▸ PROBLEM STATEMENT:
Determine how many lines in the listing contain the string "france"; respond with the number alone.

• • • • •

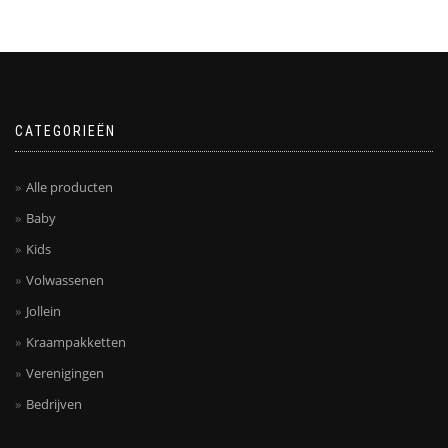
CATEGORIEËN
Alle producten
Baby
Kids
Volwassenen
Jollein
Kraampakketten
Verenigingen
Bedrijven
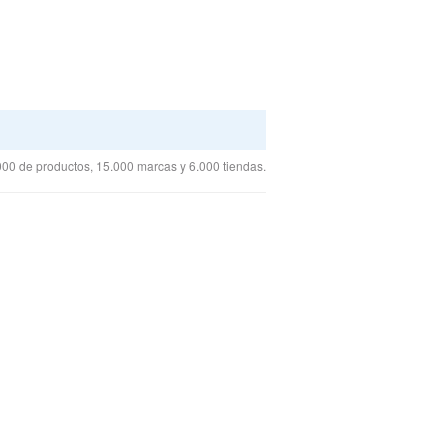
00 de productos, 15.000 marcas y 6.000 tiendas.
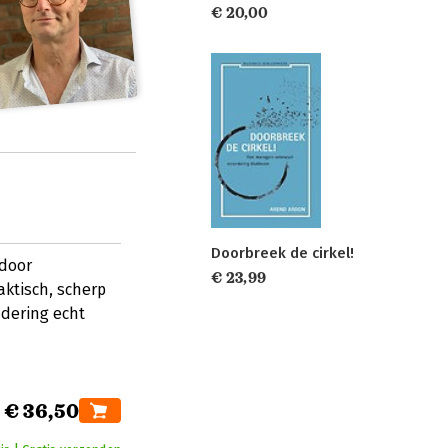
€ 20,00
Doorbreek de cirkel!
 door
€ 23,99
ktisch, scherp
ndering echt
€ 36,50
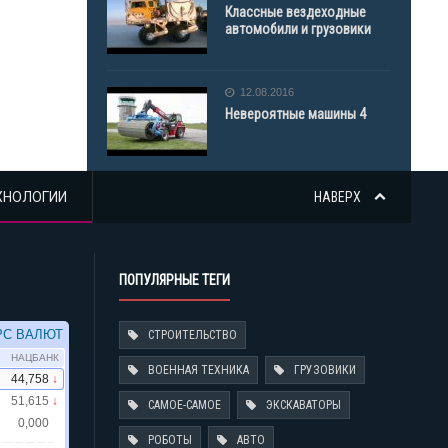
Классные вездеходные
автомобили и грузовики
12.08.2016
Невероятные машины 4
ХНОЛОГИИ
НАВЕРХ
ПОПУЛЯРНЫЕ ТЕГИ
СТРОИТЕЛЬСТВО
ВОЕННАЯ ТЕХНИКА
ГРУЗОВИКИ
САМОЕ-САМОЕ
ЭКСКАВАТОРЫ
РОБОТЫ
АВТО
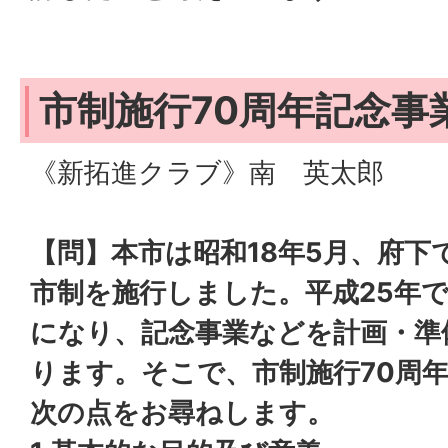
市制施行70周年記念
《新拓進クラブ》南 英太郎
【問】本市は昭和18年5月、府下
市制を施行しました。平成25年で
になり、記念事業などを計画・準
ります。そこで、市制施行70周
次の点をお尋ねします。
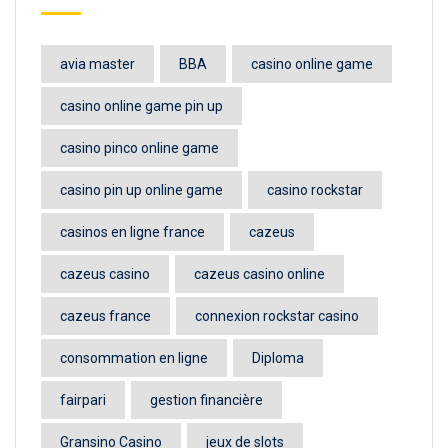
avia master
BBA
casino online game
casino online game pin up
casino pinco online game
casino pin up online game
casino rockstar
casinos en ligne france
cazeus
cazeus casino
cazeus casino online
cazeus france
connexion rockstar casino
consommation en ligne
Diploma
fairpari
gestion financière
Gransino Casino
jeux de slots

• • • • •

▸ RESULT OF THE TASK:
2